Nessa fase de testes, a Receita projeta um volume máximo em torno de mil documentos por dia por empresa participante, em razão de se tratar de um ambiente de produção restrita.
Segundo o Fisco, o piloto tem caráter colaborativo, não oneroso e não vinculante, ou seja, a empresa não é obrigada a testar as soluções disponibilizadas e a não participação não gera penalidades.

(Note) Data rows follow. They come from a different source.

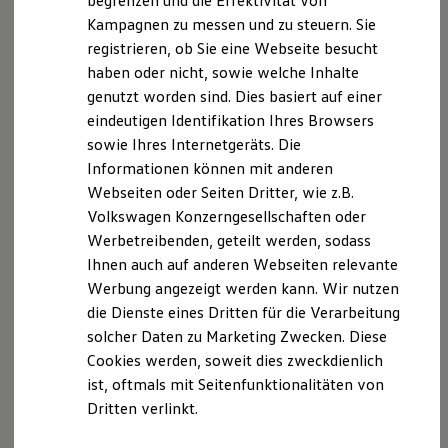
begrenzen und die Effektivität von
Hybridautos
Kampagnen zu messen und zu steuern. Sie
Wir freuen uns, dass Sie unsere Webseite der
Marke und Erlebnis
registrieren, ob Sie eine Webseite besucht
Volkswagen R und R Experience
Autohaus Heil GmbH & Co. KG, Pfarrer-Vogler-Str. 2,
R-Modelle
haben oder nicht, sowie welche Inhalte
97514 Oberaurach,
info@autohausheil.de
besuchen.
R Experience
genutzt worden sind. Dies basiert auf einer
Im Folgenden informieren wir Sie über die
Driving Experience
eindeutigen Identifikation Ihres Browsers
Volkswagen entdecken
Verarbeitung Ihrer personenbezogenen Daten durch
Werkbesichtigung
sowie Ihres Internetgeräts. Die
uns im Zusammenhang mit Ihrem Besuch unserer
Factory visit
Informationen können mit anderen
Webseite.
Lifestyle Shop
Webseiten oder Seiten Dritter, wie z.B.
T-Roc Kollektion
Golf Kollektion
B. Verarbeitung Ihrer personenbezogenen Daten
Volkswagen Konzerngesellschaften oder
ID. Kollektion
Werbetreibenden, geteilt werden, sodass
Volkswagen Kollektion
Unsere Webseite bietet Ihnen verschiedene
Ihnen auch auf anderen Webseiten relevante
R-Kollektion
GTI Kollektion
Angebote, die wir Ihnen in Bezug auf dabei durch uns
Werbung angezeigt werden kann. Wir nutzen
Fußball Drop
verarbeitete personenbezogene Daten im Folgenden
die Dienste eines Dritten für die Verarbeitung
we drive football
näher erläutern möchten. Bei der Datenverarbeitung
solcher Daten zu Marketing Zwecken. Diese
#wedriveproud
Besitzer und Service
im Zusammenhang mit unserer Webseite unterstützt
Cookies werden, soweit dies zweckdienlich
myVolkswagen
uns die Volkswagen Deutschland GmbH und Co. KG als
ist, oftmals mit Seitenfunktionalitäten von
Software Updates
Auftragsverarbeiter. Die Volkswagen Deutschland
Dritten verlinkt.
Service und Ersatzteile
Inspektion und HU/AU
GmbH & Co. KG setzt ihrerseits als
Reparaturen und Checks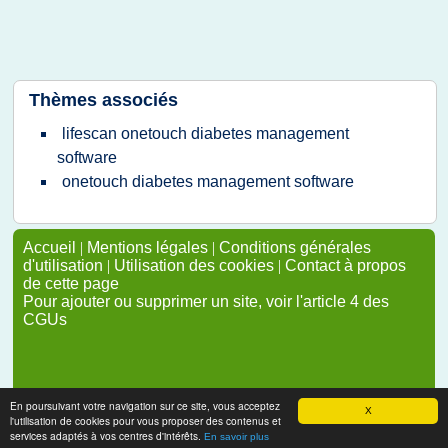
Thèmes associés
lifescan onetouch diabetes management
software
onetouch diabetes management software
Accueil
|
Mentions légales
|
Conditions générales
d'utilisation
|
Utilisation des cookies
|
Contact à propos
de cette page
Pour ajouter ou supprimer un site, voir l'article 4 des
CGUs
En poursuivant votre navigation sur ce site, vous acceptez
X
l'utilisation de cookies pour vous proposer des contenus et
services adaptés à vos centres d'intérêts.
En savoir plus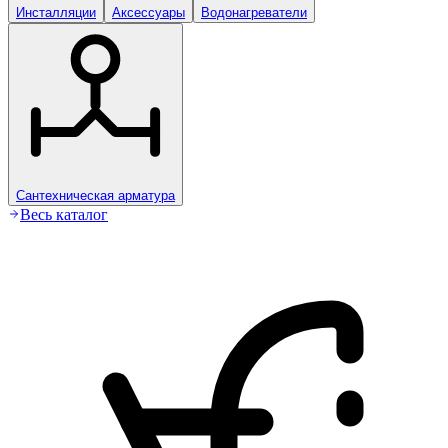
Инсталляции
Аксессуары
Водонагреватели
Сантехническая арматура
Весь каталог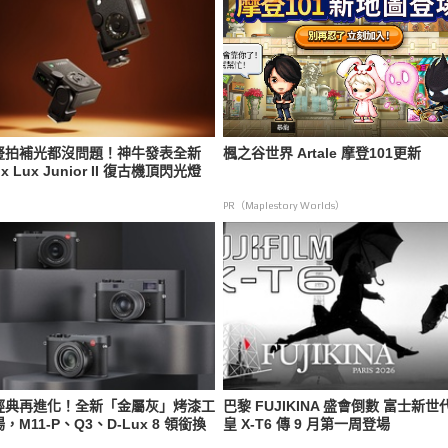
豎拍補光都沒問題！神牛發表全新
楓之谷世界 Artale 摩登101更新
x Lux Junior II 復古機頂閃光燈
PR（Maplestory Worlds）
經典再進化！全新「金屬灰」烤漆工
巴黎 FUJIKINA 盛會倒數 富士新世
，M11-P、Q3、D-Lux 8 領銜換
皇 X-T6 傳 9 月第一周登場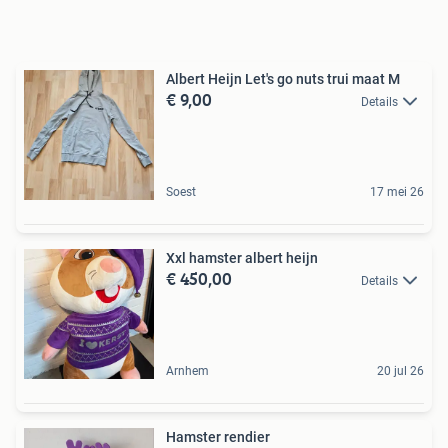
Albert Heijn Let's go nuts trui maat M
€ 9,00
Details
Soest
17 mei 26
Xxl hamster albert heijn
€ 450,00
Details
Arnhem
20 jul 26
Hamster rendier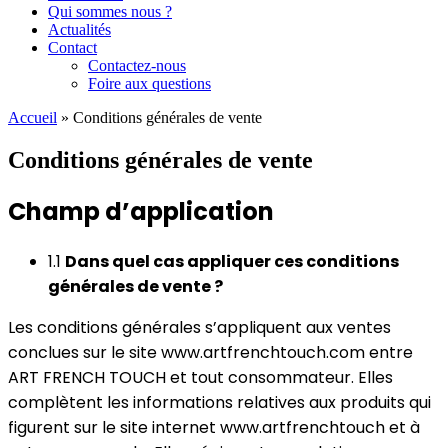
Qui sommes nous ?
Actualités
Contact
Contactez-nous
Foire aux questions
Accueil
»
Conditions générales de vente
Conditions générales de vente
Champ d’application
1.1
Dans quel cas appliquer ces conditions
générales de vente ?
Les conditions générales s’appliquent aux ventes
conclues sur le site www.artfrenchtouch.com entre
ART FRENCH TOUCH et tout consommateur. Elles
complètent les informations relatives aux produits qui
figurent sur le site internet www.artfrenchtouch et à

O órgão ressalta, no entanto, que a não aceitação do convite compromete a possibilidade de contribuir com melhorias no desenvolvimento das soluções.
“Essa etapa de testes é essencial para validar o funcionamento do portal e suas ferramentas, como o cálculo automático de tributos e alertas em tempo real sobre inconsistências, permitindo correções antes de ações fiscais”, afirmou Robson Lima, do Serpro.